I felt totally responsible for changing their lives and was so overwhelmed with guilt. I was angry, ashamed, and very depressed about the situation. Vanessa’s doctor put things into a different perspective for me and said, “Let’s turn this around. You saved your daughter’s life. If we hadn’t known you were a BRCA carrier,
we wouldn’t have discovered Vanessa’s breast cancer for years and by then it could’ve been too late.” With those words of wisdom, I began to understand this did save my daughter’s life, however I still felt angry this was happening.

My daughter and I began our breast cancer treatments together. We became each other’s emotional and mental support. We were always there for each other at every chemotherapy session helping each other through it all. There were no support groups for men, so Vanessa convinced me to join her in a women’s breast cancer support group. This breast cancer experience has increased our bond in a very special way. It has transformed our father/daughter relationship into best friends. We compare notes about what we’re thinking and how we’re feeling at every stage, every month, every year.

In August 2014, my daughter felt a new lump under her arm. At first she thought it was a swollen lymph node due to her being under the weather. Each month that passed she said she could feel it growing and getting harder. She showed it to her husband because she became really concerned about how hard and fast the lump was growing. After he felt the lump, he told her to see the doctor immediately. Unfortunately, she had to relive her nightmare again. She was told her breast cancer
had returned in her armpit and had to have surgery immediately. Everything was moving at such a fast pace for her and I think she never had a moment to grasp she
was in this situation again. She was angry, because she felt she had done everything in her power to make sure she lowered her chances for a recurrence.
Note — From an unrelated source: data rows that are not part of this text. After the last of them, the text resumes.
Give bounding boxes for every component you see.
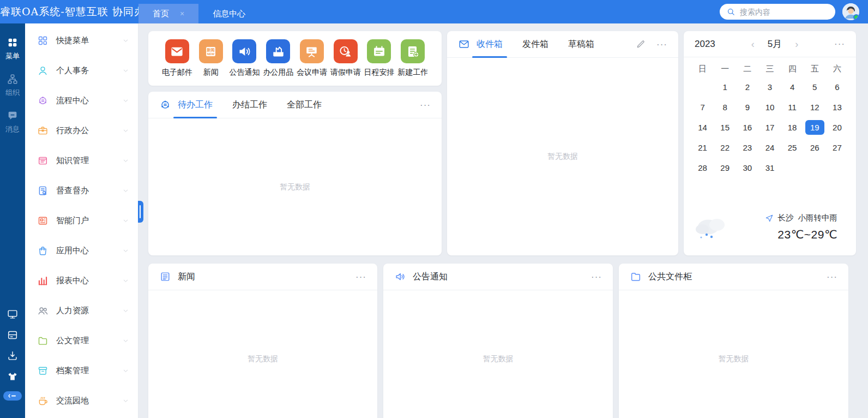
- calendar-day[interactable]: 5: [804, 80, 826, 94]
- calendar-day[interactable]: 7: [691, 100, 714, 115]
- sidebar-item-documents[interactable]: 公文管理: [25, 326, 138, 356]
- calendar-day[interactable]: 4: [781, 80, 804, 94]
- sidebar-item-archives[interactable]: 档案管理: [25, 356, 138, 386]
- news-more-button[interactable]: ···: [355, 272, 366, 282]
- quick-app-label: 会议申请: [297, 68, 327, 77]
- search-input[interactable]: [740, 8, 839, 16]
- pencil-icon[interactable]: [636, 39, 646, 49]
- avatar[interactable]: [842, 3, 859, 20]
- calendar-day[interactable]: 24: [758, 140, 781, 155]
- expand-pill-icon: [8, 393, 17, 398]
- calendar-day[interactable]: 17: [758, 120, 781, 135]
- rail-bottom-download-button[interactable]: [7, 350, 19, 362]
- sidebar-item-knowledge[interactable]: 知识管理: [25, 146, 138, 176]
- chevron-down-icon: [122, 337, 129, 344]
- calendar-day[interactable]: 11: [781, 100, 804, 115]
- calendar-more-button[interactable]: ···: [834, 39, 845, 49]
- quick-app-label: 日程安排: [364, 68, 394, 77]
- calendar-day[interactable]: 14: [691, 120, 714, 135]
- mail-tab-2[interactable]: 草稿箱: [568, 31, 594, 57]
- calendar-day[interactable]: 8: [714, 100, 736, 115]
- calendar-day[interactable]: 29: [714, 160, 736, 175]
- quick-app-news[interactable]: 新闻NEW新闻: [194, 39, 228, 77]
- leave-tile: [334, 39, 358, 63]
- rail-item-org[interactable]: 组织: [5, 73, 20, 98]
- work-tab-1[interactable]: 办结工作: [232, 92, 267, 118]
- sidebar-item-label: 交流园地: [56, 396, 89, 406]
- tab-label: 首页: [153, 9, 169, 19]
- calendar-day[interactable]: 18: [781, 120, 804, 135]
- calendar-day[interactable]: 3: [758, 80, 781, 94]
- calendar-day[interactable]: 23: [736, 140, 758, 155]
- calendar-day[interactable]: 21: [691, 140, 714, 155]
- calendar-day[interactable]: 12: [804, 100, 826, 115]
- theme-shirt-icon: [7, 371, 19, 383]
- sidebar-item-label: 报表中心: [56, 276, 89, 286]
- sidebar-item-app-center[interactable]: 应用中心: [25, 236, 138, 266]
- calendar-day[interactable]: 30: [736, 160, 758, 175]
- calendar-day[interactable]: 1: [714, 80, 736, 94]
- calendar-day[interactable]: 9: [736, 100, 758, 115]
- rail-bottom-card-button[interactable]: [7, 329, 19, 341]
- calendar-day[interactable]: 31: [758, 160, 781, 175]
- calendar-next-button[interactable]: ›: [795, 39, 798, 49]
- quick-app-schedule[interactable]: 日程安排: [363, 39, 396, 77]
- sidebar-item-hr[interactable]: 人力资源: [25, 296, 138, 326]
- calendar-day[interactable]: 28: [691, 160, 714, 175]
- calendar-panel: 2023 ‹ 5月 › ··· 日一二三四五六12345678910111213…: [684, 31, 856, 255]
- quick-app-email[interactable]: 电子邮件: [160, 39, 194, 77]
- calendar-day[interactable]: 6: [826, 80, 848, 94]
- quick-app-supplies[interactable]: 办公用品: [261, 39, 295, 77]
- sidebar-item-label: 人力资源: [56, 306, 89, 316]
- rail-top-items: 菜单组织消息: [5, 37, 20, 146]
- calendar-prev-button[interactable]: ‹: [751, 39, 755, 49]
- sidebar-item-personal[interactable]: 个人事务: [25, 56, 138, 86]
- calendar-day[interactable]: 26: [804, 140, 826, 155]
- calendar-weekday: 四: [781, 64, 804, 74]
- sidebar-item-reports[interactable]: 报表中心: [25, 266, 138, 296]
- quick-app-label: 公告通知: [229, 68, 260, 77]
- quick-app-new-task[interactable]: 新建工作: [396, 39, 430, 77]
- header-tab-info-center[interactable]: 信息中心: [198, 4, 260, 23]
- cabinet-icon: [630, 271, 642, 283]
- work-more-button[interactable]: ···: [420, 100, 431, 110]
- header-tab-home[interactable]: 首页×: [138, 4, 198, 23]
- mail-tab-0[interactable]: 收件箱: [477, 31, 503, 57]
- rail-item-menu[interactable]: 菜单: [5, 37, 20, 61]
- work-tab-2[interactable]: 全部工作: [287, 92, 322, 118]
- mail-more-button[interactable]: ···: [656, 40, 667, 49]
- sidebar-item-quick-menu[interactable]: 快捷菜单: [25, 26, 138, 56]
- expand-pill-button[interactable]: [3, 391, 22, 401]
- sidebar-item-inspect[interactable]: 督查督办: [25, 176, 138, 206]
- calendar-day[interactable]: 13: [826, 100, 848, 115]
- calendar-day[interactable]: 2: [736, 80, 758, 94]
- quick-app-leave[interactable]: 请假申请: [329, 39, 363, 77]
- folder-icon: [37, 335, 49, 347]
- search-box[interactable]: [720, 4, 835, 20]
- calendar-day[interactable]: 25: [781, 140, 804, 155]
- sidebar-item-portal[interactable]: 智能门户: [25, 206, 138, 236]
- calendar-day[interactable]: 10: [758, 100, 781, 115]
- announcement-more-button[interactable]: ···: [591, 272, 602, 282]
- calendar-day[interactable]: 22: [714, 140, 736, 155]
- mail-tab-1[interactable]: 发件箱: [522, 31, 548, 57]
- cabinet-more-button[interactable]: ···: [827, 272, 837, 282]
- sidebar-item-admin-office[interactable]: 行政办公: [25, 116, 138, 146]
- sidebar-collapse-handle[interactable]: [138, 201, 143, 223]
- tab-close-icon[interactable]: ×: [180, 9, 184, 18]
- rail-bottom-monitor-button[interactable]: [7, 308, 19, 320]
- sidebar-item-label: 档案管理: [56, 366, 89, 376]
- work-tab-0[interactable]: 待办工作: [178, 92, 213, 118]
- sidebar-item-forum[interactable]: 交流园地: [25, 386, 138, 416]
- sidebar-item-label: 智能门户: [56, 216, 89, 226]
- quick-app-meeting[interactable]: 会议申请: [295, 39, 329, 77]
- quick-app-announcement[interactable]: 公告通知: [228, 39, 262, 77]
- calendar-day[interactable]: 27: [826, 140, 848, 155]
- calendar-day[interactable]: 15: [714, 120, 736, 135]
- calendar-day-selected[interactable]: 19: [805, 120, 824, 135]
- calendar-day[interactable]: 20: [826, 120, 848, 135]
- calendar-day[interactable]: 16: [736, 120, 758, 135]
- rail-item-message[interactable]: 消息: [5, 110, 20, 134]
- rail-bottom-theme-button[interactable]: [7, 371, 19, 383]
- sidebar-item-workflow[interactable]: 流程中心: [25, 86, 138, 116]
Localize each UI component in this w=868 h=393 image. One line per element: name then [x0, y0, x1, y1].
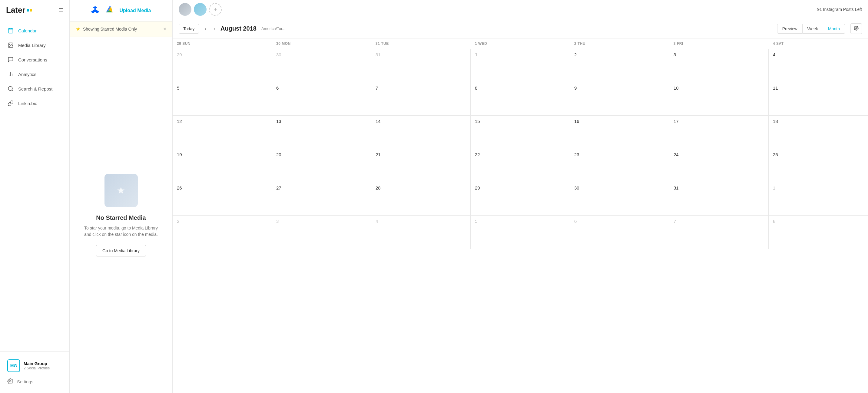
day-number: 8 — [475, 86, 477, 91]
day-cell[interactable]: 15 — [471, 116, 570, 149]
day-number: 3 — [276, 219, 279, 224]
today-button[interactable]: Today — [179, 24, 199, 34]
group-switcher[interactable]: MG Main Group 2 Social Profiles — [6, 356, 63, 375]
preview-view-button[interactable]: Preview — [777, 24, 803, 34]
day-cell[interactable]: 6 — [272, 83, 371, 116]
day-number: 2 — [574, 52, 577, 57]
day-cell[interactable]: 16 — [570, 116, 669, 149]
day-cell[interactable]: 7 — [669, 216, 769, 249]
upload-media-button[interactable]: Upload Media — [119, 8, 151, 13]
week-view-button[interactable]: Week — [803, 24, 824, 34]
day-cell[interactable]: 23 — [570, 149, 669, 182]
day-cell[interactable]: 30 — [272, 49, 371, 82]
logo-letter: Later — [6, 5, 26, 15]
day-number: 19 — [177, 152, 182, 157]
day-cell[interactable]: 31 — [669, 182, 769, 215]
day-cell[interactable]: 21 — [371, 149, 471, 182]
day-number: 31 — [674, 185, 679, 191]
day-cell[interactable]: 22 — [471, 149, 570, 182]
day-cell[interactable]: 29 — [471, 182, 570, 215]
sidebar-item-conversations[interactable]: Conversations — [0, 53, 69, 67]
sidebar-item-calendar[interactable]: Calendar — [0, 23, 69, 38]
sidebar-item-search-repost[interactable]: Search & Repost — [0, 81, 69, 96]
day-number: 5 — [177, 86, 179, 91]
profile-thumb-2[interactable] — [194, 3, 207, 16]
svg-point-5 — [9, 44, 10, 45]
day-cell[interactable]: 9 — [570, 83, 669, 116]
prev-month-button[interactable]: ‹ — [203, 25, 208, 33]
day-cell[interactable]: 12 — [173, 116, 272, 149]
day-cell[interactable]: 5 — [173, 83, 272, 116]
day-cell[interactable]: 27 — [272, 182, 371, 215]
day-cell[interactable]: 19 — [173, 149, 272, 182]
settings-nav-item[interactable]: Settings — [6, 375, 63, 388]
day-cell[interactable]: 7 — [371, 83, 471, 116]
view-buttons: Preview Week Month — [777, 24, 845, 34]
day-cell[interactable]: 13 — [272, 116, 371, 149]
day-number: 27 — [276, 185, 281, 191]
day-cell[interactable]: 1 — [769, 182, 868, 215]
day-cell[interactable]: 24 — [669, 149, 769, 182]
day-cell[interactable]: 18 — [769, 116, 868, 149]
day-cell[interactable]: 31 — [371, 49, 471, 82]
timezone-label: America/Tor... — [261, 26, 285, 31]
day-cell[interactable]: 10 — [669, 83, 769, 116]
day-cell[interactable]: 29 — [173, 49, 272, 82]
day-header-mon: 30 MON — [272, 38, 371, 49]
day-cell[interactable]: 2 — [570, 49, 669, 82]
hamburger-icon[interactable]: ☰ — [58, 7, 63, 13]
day-cell[interactable]: 17 — [669, 116, 769, 149]
day-cell[interactable]: 5 — [471, 216, 570, 249]
close-starred-filter-button[interactable]: × — [163, 26, 166, 32]
day-number: 30 — [276, 52, 281, 57]
week-row-0: 2930311234 — [173, 49, 868, 83]
group-avatar: MG — [7, 359, 20, 372]
sidebar-item-analytics[interactable]: Analytics — [0, 67, 69, 81]
day-cell[interactable]: 8 — [769, 216, 868, 249]
day-number: 10 — [674, 86, 679, 91]
day-cell[interactable]: 4 — [371, 216, 471, 249]
app-logo: Later — [6, 5, 32, 15]
day-cell[interactable]: 28 — [371, 182, 471, 215]
day-number: 29 — [177, 52, 182, 57]
day-cell[interactable]: 2 — [173, 216, 272, 249]
day-cell[interactable]: 30 — [570, 182, 669, 215]
sidebar-item-linkin-bio[interactable]: Linkin.bio — [0, 96, 69, 110]
day-cell[interactable]: 8 — [471, 83, 570, 116]
svg-point-11 — [10, 381, 11, 382]
day-number: 30 — [574, 185, 579, 191]
day-number: 25 — [773, 152, 778, 157]
day-number: 9 — [574, 86, 577, 91]
group-name: Main Group — [24, 361, 50, 366]
upload-label: Upload Media — [119, 8, 151, 13]
go-to-media-library-button[interactable]: Go to Media Library — [96, 245, 146, 257]
dropbox-icon[interactable] — [91, 5, 99, 16]
media-header: Upload Media — [70, 0, 172, 22]
day-cell[interactable]: 1 — [471, 49, 570, 82]
profile-thumbnails: + — [179, 3, 222, 16]
day-cell[interactable]: 20 — [272, 149, 371, 182]
day-cell[interactable]: 26 — [173, 182, 272, 215]
month-view-button[interactable]: Month — [823, 24, 845, 34]
day-cell[interactable]: 6 — [570, 216, 669, 249]
day-cell[interactable]: 3 — [272, 216, 371, 249]
day-cell[interactable]: 25 — [769, 149, 868, 182]
calendar-settings-button[interactable] — [850, 23, 862, 34]
day-header-sun: 29 SUN — [173, 38, 272, 49]
profile-thumb-1[interactable] — [179, 3, 191, 16]
group-info: Main Group 2 Social Profiles — [24, 361, 50, 370]
day-cell[interactable]: 14 — [371, 116, 471, 149]
day-cell[interactable]: 3 — [669, 49, 769, 82]
empty-illustration — [104, 174, 138, 207]
google-drive-icon[interactable] — [105, 6, 113, 15]
svg-line-10 — [12, 90, 13, 91]
posts-left-label: 91 Instagram Posts Left — [817, 7, 862, 12]
add-profile-button[interactable]: + — [209, 3, 222, 16]
day-number: 3 — [674, 52, 676, 57]
sidebar-item-media-library[interactable]: Media Library — [0, 38, 69, 53]
day-number: 6 — [276, 86, 279, 91]
day-cell[interactable]: 11 — [769, 83, 868, 116]
sidebar-nav: Calendar Media Library Conversations Ana… — [0, 20, 69, 351]
next-month-button[interactable]: › — [212, 25, 217, 33]
day-cell[interactable]: 4 — [769, 49, 868, 82]
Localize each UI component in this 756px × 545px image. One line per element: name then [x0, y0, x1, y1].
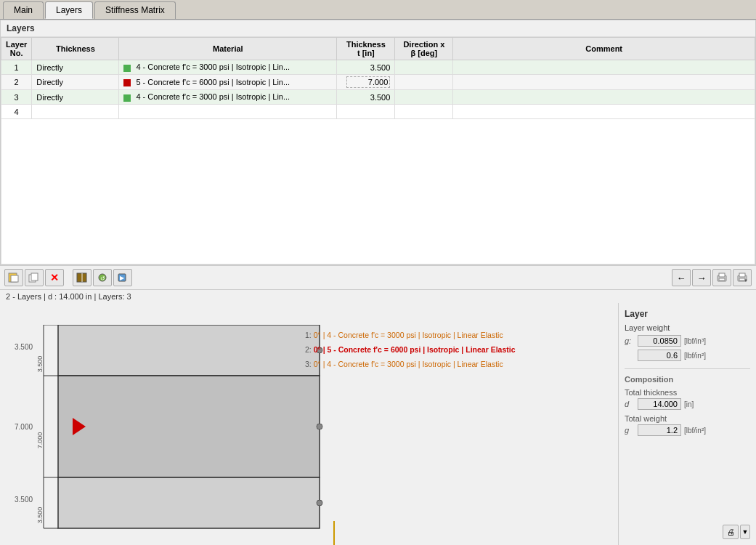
ref2-button[interactable]: ▶ [113, 269, 132, 286]
svg-text:3.500: 3.500 [36, 356, 44, 373]
table-row[interactable]: 3 Directly 4 - Concrete f'c = 3000 psi |… [1, 90, 755, 105]
book-button[interactable] [73, 269, 92, 286]
layer-section-title: Layer [625, 309, 750, 319]
svg-rect-17 [58, 325, 320, 376]
layers-table: LayerNo. Thickness Material Thicknesst [… [1, 37, 755, 119]
g-total-field: g [lbf/in²] [625, 424, 750, 436]
d-field: d [in] [625, 398, 750, 410]
mat-color-icon [123, 94, 131, 102]
svg-text:▶: ▶ [120, 275, 125, 281]
g-unit: [lbf/in³] [684, 337, 706, 345]
svg-rect-11 [719, 273, 725, 277]
tab-stiffness[interactable]: Stiffness Matrix [94, 1, 176, 19]
toolbar-right: ← → ▼ [672, 269, 752, 286]
g-total-label: g [625, 426, 635, 435]
d-unit: [in] [684, 400, 694, 408]
delete-button[interactable]: ✕ [45, 269, 64, 286]
table-row[interactable]: 4 [1, 105, 755, 119]
copy-button[interactable] [25, 269, 44, 286]
arrow-left-button[interactable]: ← [672, 269, 691, 286]
col-header-thickness: Thickness [32, 38, 119, 60]
thickness-input-2[interactable] [346, 76, 390, 88]
panel-print-dropdown[interactable]: ▼ [740, 525, 750, 539]
svg-point-27 [317, 500, 322, 506]
canvas-area: 3.500 7.000 3.500 [0, 303, 618, 545]
tab-layers[interactable]: Layers [45, 1, 93, 19]
g-field: g: [lbf/in³] [625, 335, 750, 347]
table-row[interactable]: 1 Directly 4 - Concrete f'c = 3000 psi |… [1, 60, 755, 75]
g2-unit: [lbf/in²] [684, 352, 706, 360]
g2-field: [lbf/in²] [638, 350, 750, 361]
print-area: 🖨 ▼ [723, 525, 750, 539]
g-total-input[interactable] [638, 424, 681, 436]
mat-color-icon [123, 79, 131, 86]
mat-color-icon [123, 65, 131, 72]
ref1-button[interactable]: ↺ [93, 269, 112, 286]
toolbar: ✕ ↺ ▶ ← → ▼ [0, 265, 756, 290]
g2-input[interactable] [638, 350, 681, 361]
svg-text:3.500: 3.500 [36, 507, 44, 524]
col-header-thickness-val: Thicknesst [in] [337, 38, 395, 60]
svg-rect-18 [58, 376, 320, 477]
right-panel: Layer Layer weight g: [lbf/in³] [lbf/in²… [618, 303, 756, 545]
svg-rect-1 [11, 275, 18, 282]
g-label: g: [625, 336, 635, 345]
col-header-material: Material [119, 38, 337, 60]
table-row[interactable]: 2 Directly 5 - Concrete f'c = 6000 psi |… [1, 75, 755, 90]
svg-rect-3 [31, 273, 38, 280]
svg-rect-12 [719, 278, 725, 280]
svg-text:7.000: 7.000 [36, 432, 44, 449]
legend-2: 2: 0° | 5 - Concrete f'c = 6000 psi | Is… [305, 343, 516, 358]
status-bar: 2 - Layers | d : 14.000 in | Layers: 3 [0, 290, 756, 303]
bottom-panel: 3.500 7.000 3.500 [0, 303, 756, 545]
panel-print-button[interactable]: 🖨 [723, 525, 739, 539]
svg-text:▼: ▼ [744, 278, 748, 283]
total-thickness-label: Total thickness [625, 388, 750, 397]
g-total-unit: [lbf/in²] [684, 427, 706, 435]
svg-text:↺: ↺ [100, 275, 105, 282]
svg-rect-14 [739, 273, 745, 277]
col-header-direction: Direction xβ [deg] [395, 38, 453, 60]
svg-point-26 [317, 424, 322, 429]
layer-weight-label: Layer weight [625, 323, 750, 332]
composition-title: Composition [625, 375, 750, 384]
print2-button[interactable]: ▼ [733, 269, 752, 286]
status-text: 2 - Layers | d : 14.000 in | Layers: 3 [6, 292, 131, 301]
panel-title: Layers [1, 20, 755, 37]
layer-legend: 1: 0° | 4 - Concrete f'c = 3000 psi | Is… [305, 328, 516, 372]
tab-bar: Main Layers Stiffness Matrix [0, 0, 756, 20]
legend-3: 3: 0° | 4 - Concrete f'c = 3000 psi | Is… [305, 358, 516, 372]
svg-rect-19 [58, 477, 320, 528]
tab-main[interactable]: Main [3, 1, 44, 19]
d-label: d [625, 400, 635, 408]
col-header-no: LayerNo. [1, 38, 32, 60]
total-weight-label: Total weight [625, 414, 750, 423]
total-thickness-row: Total thickness d [in] [625, 388, 750, 410]
empty-rows-area [1, 119, 755, 265]
g-input[interactable] [638, 335, 681, 347]
arrow-right-button[interactable]: → [692, 269, 711, 286]
layers-panel: Layers LayerNo. Thickness Material Thick… [0, 20, 756, 265]
col-header-comment: Comment [453, 38, 755, 60]
legend-1: 1: 0° | 4 - Concrete f'c = 3000 psi | Is… [305, 328, 516, 343]
total-weight-row: Total weight g [lbf/in²] [625, 414, 750, 436]
d-input[interactable] [638, 398, 681, 410]
new-button[interactable] [4, 269, 23, 286]
section-divider [625, 368, 750, 369]
print1-button[interactable] [712, 269, 731, 286]
toolbar-left: ✕ ↺ ▶ [4, 269, 132, 286]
After the surgery, my daughter was told the sample of the cancer was taken to do an Oncotype DX test to see how aggressive the cancer was. They knew this time around, she had to do radiation but they were unsure if she should do a stronger chemotherapy. After she received the results, everyone decided it would be best for
her to do four treatments of the strongest chemotherapy, radiation everyday for six weeks and then 10 years on Arimidex. Vanessa was on her way of completing her
treatments, when in 2016, she discovered a new lump on the right side of her breast. Because she moved quicker, the cancer was discovered at Stage 0 and she only had to complete another round of radiation and continue with her Arimidex.

As of today, my daughter has completed all of her treatments and still has a positive outlook on life. I commend her for her strength and courage as a beautiful young woman, daughter, and wife. When speaking to others, Vanessa always mentions how I saved her life! I think we saved each other and we are so blessed and humbled to be able to tell our story and save other lives with spreading the awareness that MEN GET BREAST CANCER TOO!